| PROBLEM TO WORK ON |
Report each line of the material below where the word "will" can be found.

| EXERCISE INPUT |
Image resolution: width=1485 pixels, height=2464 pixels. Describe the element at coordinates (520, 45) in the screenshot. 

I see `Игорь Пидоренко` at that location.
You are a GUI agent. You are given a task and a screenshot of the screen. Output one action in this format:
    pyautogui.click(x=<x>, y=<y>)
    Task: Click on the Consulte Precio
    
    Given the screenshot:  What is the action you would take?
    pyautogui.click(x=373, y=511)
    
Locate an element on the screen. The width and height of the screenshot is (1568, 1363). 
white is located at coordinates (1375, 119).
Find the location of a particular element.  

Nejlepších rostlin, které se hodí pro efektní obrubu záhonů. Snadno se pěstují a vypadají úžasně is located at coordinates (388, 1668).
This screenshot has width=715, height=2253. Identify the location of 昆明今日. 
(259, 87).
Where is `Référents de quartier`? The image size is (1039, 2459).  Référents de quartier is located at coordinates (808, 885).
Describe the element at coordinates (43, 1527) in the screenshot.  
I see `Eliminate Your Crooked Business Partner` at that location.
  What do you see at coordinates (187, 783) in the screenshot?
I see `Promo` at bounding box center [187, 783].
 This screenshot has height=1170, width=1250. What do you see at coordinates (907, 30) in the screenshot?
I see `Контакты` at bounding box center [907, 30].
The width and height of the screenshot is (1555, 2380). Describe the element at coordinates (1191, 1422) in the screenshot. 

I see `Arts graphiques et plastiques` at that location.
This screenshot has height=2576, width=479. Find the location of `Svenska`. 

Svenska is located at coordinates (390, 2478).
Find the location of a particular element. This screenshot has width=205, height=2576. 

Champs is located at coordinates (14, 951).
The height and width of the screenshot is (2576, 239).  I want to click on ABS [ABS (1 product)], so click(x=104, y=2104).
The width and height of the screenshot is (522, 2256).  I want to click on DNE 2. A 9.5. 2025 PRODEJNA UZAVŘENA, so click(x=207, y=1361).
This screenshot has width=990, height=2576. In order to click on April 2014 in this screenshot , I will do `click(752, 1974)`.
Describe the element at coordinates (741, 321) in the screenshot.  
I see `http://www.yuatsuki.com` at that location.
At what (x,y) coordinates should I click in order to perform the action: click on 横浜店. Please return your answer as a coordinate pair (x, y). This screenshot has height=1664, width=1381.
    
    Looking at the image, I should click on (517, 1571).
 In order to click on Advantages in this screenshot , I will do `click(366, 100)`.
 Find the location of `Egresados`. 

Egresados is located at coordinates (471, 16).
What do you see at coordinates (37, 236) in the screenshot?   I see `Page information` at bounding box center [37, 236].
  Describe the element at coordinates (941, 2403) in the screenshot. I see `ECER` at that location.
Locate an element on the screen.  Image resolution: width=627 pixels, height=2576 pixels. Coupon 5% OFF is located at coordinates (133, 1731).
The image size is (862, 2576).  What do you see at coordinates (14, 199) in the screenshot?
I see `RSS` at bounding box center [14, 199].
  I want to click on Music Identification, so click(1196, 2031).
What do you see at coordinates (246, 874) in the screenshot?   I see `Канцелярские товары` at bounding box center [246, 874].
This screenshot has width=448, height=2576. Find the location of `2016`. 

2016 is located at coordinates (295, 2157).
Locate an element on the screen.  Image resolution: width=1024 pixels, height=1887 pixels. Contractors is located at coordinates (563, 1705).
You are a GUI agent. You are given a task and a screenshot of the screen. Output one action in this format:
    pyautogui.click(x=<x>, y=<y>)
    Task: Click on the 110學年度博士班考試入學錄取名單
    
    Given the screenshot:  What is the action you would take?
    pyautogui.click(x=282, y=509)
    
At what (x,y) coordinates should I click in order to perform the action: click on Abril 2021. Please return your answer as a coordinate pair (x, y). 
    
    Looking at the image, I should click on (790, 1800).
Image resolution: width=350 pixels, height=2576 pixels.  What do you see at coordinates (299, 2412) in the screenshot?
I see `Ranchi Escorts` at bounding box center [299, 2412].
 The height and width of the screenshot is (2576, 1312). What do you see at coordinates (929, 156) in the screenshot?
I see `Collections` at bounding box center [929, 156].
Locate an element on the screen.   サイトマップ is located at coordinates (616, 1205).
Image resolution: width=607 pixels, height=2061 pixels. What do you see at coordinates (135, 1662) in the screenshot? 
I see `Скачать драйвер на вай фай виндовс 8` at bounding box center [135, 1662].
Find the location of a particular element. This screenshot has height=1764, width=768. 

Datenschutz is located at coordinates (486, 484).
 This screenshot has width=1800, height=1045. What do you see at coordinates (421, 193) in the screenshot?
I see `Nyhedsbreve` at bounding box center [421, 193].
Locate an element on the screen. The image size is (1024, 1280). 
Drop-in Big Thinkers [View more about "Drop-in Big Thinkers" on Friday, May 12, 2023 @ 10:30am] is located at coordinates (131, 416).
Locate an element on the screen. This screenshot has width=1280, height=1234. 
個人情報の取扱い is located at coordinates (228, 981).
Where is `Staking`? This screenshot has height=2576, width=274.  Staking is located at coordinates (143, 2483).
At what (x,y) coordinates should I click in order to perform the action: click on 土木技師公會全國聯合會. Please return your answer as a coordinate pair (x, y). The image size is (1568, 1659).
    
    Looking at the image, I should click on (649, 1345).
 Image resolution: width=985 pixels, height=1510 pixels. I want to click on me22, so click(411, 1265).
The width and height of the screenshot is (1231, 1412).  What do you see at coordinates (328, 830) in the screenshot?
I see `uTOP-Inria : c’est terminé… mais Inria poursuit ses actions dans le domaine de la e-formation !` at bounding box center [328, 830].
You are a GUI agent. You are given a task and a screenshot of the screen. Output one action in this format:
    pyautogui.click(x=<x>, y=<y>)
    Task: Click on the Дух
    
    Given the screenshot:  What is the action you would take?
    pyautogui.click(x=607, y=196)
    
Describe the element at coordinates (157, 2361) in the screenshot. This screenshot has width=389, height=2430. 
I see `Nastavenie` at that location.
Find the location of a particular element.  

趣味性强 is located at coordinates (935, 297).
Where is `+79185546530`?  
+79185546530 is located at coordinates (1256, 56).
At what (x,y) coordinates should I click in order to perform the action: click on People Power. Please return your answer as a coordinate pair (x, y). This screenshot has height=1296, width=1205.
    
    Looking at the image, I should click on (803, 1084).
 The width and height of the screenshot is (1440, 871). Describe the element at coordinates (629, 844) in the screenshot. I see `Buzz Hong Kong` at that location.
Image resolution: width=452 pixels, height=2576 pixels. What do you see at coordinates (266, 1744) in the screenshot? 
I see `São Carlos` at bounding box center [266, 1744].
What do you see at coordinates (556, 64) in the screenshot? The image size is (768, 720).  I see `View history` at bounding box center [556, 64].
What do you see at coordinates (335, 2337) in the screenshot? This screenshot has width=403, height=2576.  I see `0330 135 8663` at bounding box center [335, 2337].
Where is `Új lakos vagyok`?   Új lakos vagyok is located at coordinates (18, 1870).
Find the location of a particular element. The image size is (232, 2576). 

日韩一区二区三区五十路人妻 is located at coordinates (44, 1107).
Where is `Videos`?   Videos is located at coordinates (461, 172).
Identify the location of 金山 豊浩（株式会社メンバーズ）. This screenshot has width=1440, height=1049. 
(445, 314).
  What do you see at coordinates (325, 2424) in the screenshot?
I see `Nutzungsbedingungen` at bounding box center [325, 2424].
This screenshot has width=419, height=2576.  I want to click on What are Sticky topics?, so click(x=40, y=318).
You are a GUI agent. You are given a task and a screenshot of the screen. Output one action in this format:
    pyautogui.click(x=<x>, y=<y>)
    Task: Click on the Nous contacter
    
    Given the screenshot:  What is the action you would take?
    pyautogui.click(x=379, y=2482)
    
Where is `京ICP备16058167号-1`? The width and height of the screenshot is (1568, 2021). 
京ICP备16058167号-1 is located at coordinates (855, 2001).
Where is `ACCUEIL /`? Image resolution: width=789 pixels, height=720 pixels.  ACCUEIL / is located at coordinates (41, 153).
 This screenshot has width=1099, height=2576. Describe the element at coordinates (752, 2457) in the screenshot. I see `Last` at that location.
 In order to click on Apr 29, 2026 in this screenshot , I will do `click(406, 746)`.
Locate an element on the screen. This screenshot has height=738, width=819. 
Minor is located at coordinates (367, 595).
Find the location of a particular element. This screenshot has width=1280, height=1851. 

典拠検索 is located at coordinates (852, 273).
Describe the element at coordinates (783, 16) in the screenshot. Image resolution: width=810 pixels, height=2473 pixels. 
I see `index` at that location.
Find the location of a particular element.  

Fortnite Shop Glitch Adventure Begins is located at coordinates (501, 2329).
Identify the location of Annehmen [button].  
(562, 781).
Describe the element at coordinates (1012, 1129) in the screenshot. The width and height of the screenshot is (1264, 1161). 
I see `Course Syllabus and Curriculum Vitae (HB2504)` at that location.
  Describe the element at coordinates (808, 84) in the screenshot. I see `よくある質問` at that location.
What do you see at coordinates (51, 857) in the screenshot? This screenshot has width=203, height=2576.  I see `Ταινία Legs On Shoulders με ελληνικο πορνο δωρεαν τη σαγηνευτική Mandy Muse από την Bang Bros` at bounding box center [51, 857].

| RESULT |
This screenshot has width=990, height=2576. In order to click on April 2014 in this screenshot , I will do `click(752, 1974)`.
 In order to click on Advantages in this screenshot , I will do `click(366, 100)`.
 In order to click on Apr 29, 2026 in this screenshot , I will do `click(406, 746)`.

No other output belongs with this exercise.